- Supreme Court of the United States

Argued November 8, 1983 Decided April 24, 1984
- Full case name: Helicopteros Nacionales de Colombia, S. A. v. Hall, et al.
- Citations: 466 U.S. 408 (more) 104 S. Ct. 1868; 80 L. Ed. 2d 404; 1984 U.S. LEXIS 68; 52 U.S.L.W. 4491

Case history
- Prior: 616 S.W.2d 247 (Tex. Civ. App. 1981); reversed, 638 S.W.2d 870 (Tex. 1982); cert. granted, 460 U.S. 1021 (1983).

Holding
- Purchases in the United States by an out of state corporation did not establish the "minimum contacts" necessary for personal jurisdiction.

Court membership
- Chief Justice Warren E. Burger Associate Justices William J. Brennan Jr. · Byron White Thurgood Marshall · Harry Blackmun Lewis F. Powell Jr. · William Rehnquist John P. Stevens · Sandra Day O'Connor

Case opinions
- Majority: Blackmun, joined by Burger, White, Marshall, Powell, Rehnquist, Stevens, O'Connor
- Dissent: Brennan

Laws applied
- U.S. Const. amend. XIV

= Helicopteros Nacionales de Colombia, S. A. v. Hall =

Helicopteros Nacionales de Colombia, S. A. v. Hall, 466 U.S. 408 (1984), was an American case decided by the United States Supreme Court, holding that purchases in the United States by an out-of-state corporation did not establish general personal jurisdiction.

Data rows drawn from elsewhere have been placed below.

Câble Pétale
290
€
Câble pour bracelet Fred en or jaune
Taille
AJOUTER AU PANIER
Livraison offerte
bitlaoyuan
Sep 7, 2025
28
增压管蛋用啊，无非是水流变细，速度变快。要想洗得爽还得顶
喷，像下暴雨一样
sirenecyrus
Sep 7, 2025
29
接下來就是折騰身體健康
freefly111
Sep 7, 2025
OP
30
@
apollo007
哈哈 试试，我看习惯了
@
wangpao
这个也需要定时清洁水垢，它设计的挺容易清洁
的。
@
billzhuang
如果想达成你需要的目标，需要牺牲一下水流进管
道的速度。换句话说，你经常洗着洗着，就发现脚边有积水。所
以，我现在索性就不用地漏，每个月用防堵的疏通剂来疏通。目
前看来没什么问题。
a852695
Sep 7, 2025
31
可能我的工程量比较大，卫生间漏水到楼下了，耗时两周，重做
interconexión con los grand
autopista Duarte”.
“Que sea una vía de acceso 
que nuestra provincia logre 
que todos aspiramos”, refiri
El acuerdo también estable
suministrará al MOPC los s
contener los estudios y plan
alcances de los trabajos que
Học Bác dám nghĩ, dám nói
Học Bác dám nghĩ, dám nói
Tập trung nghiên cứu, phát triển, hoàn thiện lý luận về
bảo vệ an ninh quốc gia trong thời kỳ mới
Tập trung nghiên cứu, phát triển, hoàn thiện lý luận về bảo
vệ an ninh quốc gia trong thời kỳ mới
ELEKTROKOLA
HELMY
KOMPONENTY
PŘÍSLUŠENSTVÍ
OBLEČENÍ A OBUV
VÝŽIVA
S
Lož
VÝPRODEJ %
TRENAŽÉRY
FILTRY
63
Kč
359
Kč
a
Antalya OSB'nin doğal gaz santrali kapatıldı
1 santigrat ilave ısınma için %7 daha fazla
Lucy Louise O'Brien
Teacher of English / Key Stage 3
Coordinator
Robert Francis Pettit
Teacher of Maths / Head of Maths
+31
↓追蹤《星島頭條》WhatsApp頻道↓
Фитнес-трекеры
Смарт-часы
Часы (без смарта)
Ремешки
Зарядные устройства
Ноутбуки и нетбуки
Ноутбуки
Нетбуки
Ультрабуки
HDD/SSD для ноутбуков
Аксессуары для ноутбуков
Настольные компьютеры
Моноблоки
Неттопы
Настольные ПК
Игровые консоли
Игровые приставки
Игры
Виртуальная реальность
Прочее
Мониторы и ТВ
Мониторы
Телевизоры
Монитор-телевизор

Helicopteros Nacionales de Colombia, a Colombian corporation, purchased a majority of its helicopters and training for said helicopters in Texas. They provide helicopter transport for oil and construction companies in South America. The incident in question happened on Jan 26, 1976 when a helicopter crashed killing four Americans. In the contract, which was negotiated in Houston, that the plaintiffs had with the defendants there was a choice of location clause which stated that all controversies would be submitted to Peruvian courts.

The Court concluded that Texas did not have jurisdiction over Helicopteros. While they did engage in business-related activates, these activities did not rise to the level of "continuous and systematic" contacts for the courts to have general jurisdiction.